What follows is a set of records; repeat them exactly, without the pictures.

(Stored records)
⁂
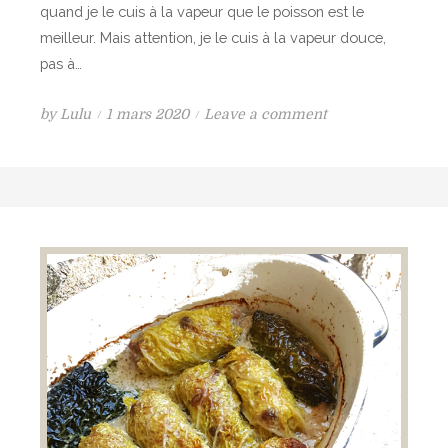
s
quand je le cuis à la vapeur que le poisson est le
i
,
meilleur. Mais attention, je le cuis à la vapeur douce,
g
à
pas à…
n
l
o
a
P
o
by
Lulu
1 mars 2020
Leave a comment
n
c
o
n
s
a
s
R
e
r
t
o
t
o
e
u
a
t
d
l
u
t
o
é
p
e
n
s
e
e
d
s
t
e
t
à
p
o
l
o
v
a
i
e
p
s
r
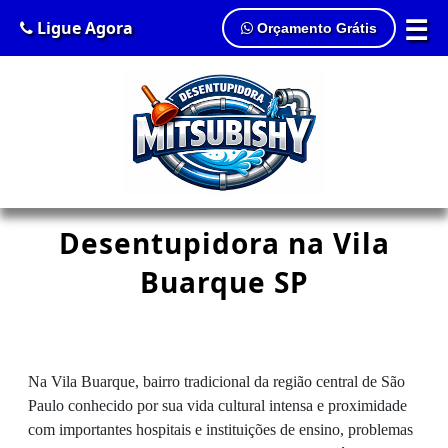
☰
Ligue Agora
Orçamento Grátis
Desentupidora na Vila
Buarque SP
Na Vila Buarque, bairro tradicional da região central de São
Paulo conhecido por sua vida cultural intensa e proximidade
com importantes hospitais e instituições de ensino, problemas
⁂
Expected answer:
s
quand je le cuis à la vapeur que le poisson est le
i
,
meilleur. Mais attention, je le cuis à la vapeur douce,
g
à
pas à…
n
l
o
a
P
o
by
Lulu
1 mars 2020
Leave a comment
n
c
o
n
s
a
s
R
e
r
t
o
t
o
e
u
a
t
d
l
u
t
o
é
p
e
n
s
e
e
d
s
t
e
t
à
p
o
l
o
v
a
i
e
p
s
r
☰
Ligue Agora
Orçamento Grátis
Desentupidora na Vila
Buarque SP
Na Vila Buarque, bairro tradicional da região central de São
Paulo conhecido por sua vida cultural intensa e proximidade
com importantes hospitais e instituições de ensino, problemas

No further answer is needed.